HOW TO COMPLETE THIS TASK:
The entries below should be repeated exactly, with no pictures carried over.

Document understanding data:
════════

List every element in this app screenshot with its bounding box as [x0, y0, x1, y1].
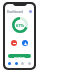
button[interactable]: Stats [14, 61, 19, 66]
button[interactable]: Profile [29, 10, 32, 13]
button[interactable]: Settings [20, 61, 25, 66]
button[interactable]: Continue [8, 54, 31, 58]
staticText: Dashboard [7, 10, 24, 14]
button[interactable]: Profile [27, 61, 32, 66]
button[interactable]: Increase [22, 40, 28, 46]
staticText: 67% [16, 23, 25, 28]
staticText: Continue [14, 55, 25, 58]
button[interactable]: Decrease [11, 40, 17, 46]
button[interactable]: Home [7, 61, 12, 66]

════════

SOLUTION TO THIS TASK:
List every element in this app screenshot with its bounding box as [x0, y0, x1, y1].
button[interactable]: Stats [14, 61, 19, 66]
button[interactable]: Profile [29, 10, 32, 13]
button[interactable]: Settings [20, 61, 25, 66]
button[interactable]: Continue [8, 54, 31, 58]
staticText: Dashboard [7, 10, 24, 14]
button[interactable]: Profile [27, 61, 32, 66]
button[interactable]: Increase [22, 40, 28, 46]
staticText: 67% [16, 23, 25, 28]
staticText: Continue [14, 55, 25, 58]
button[interactable]: Decrease [11, 40, 17, 46]
button[interactable]: Home [7, 61, 12, 66]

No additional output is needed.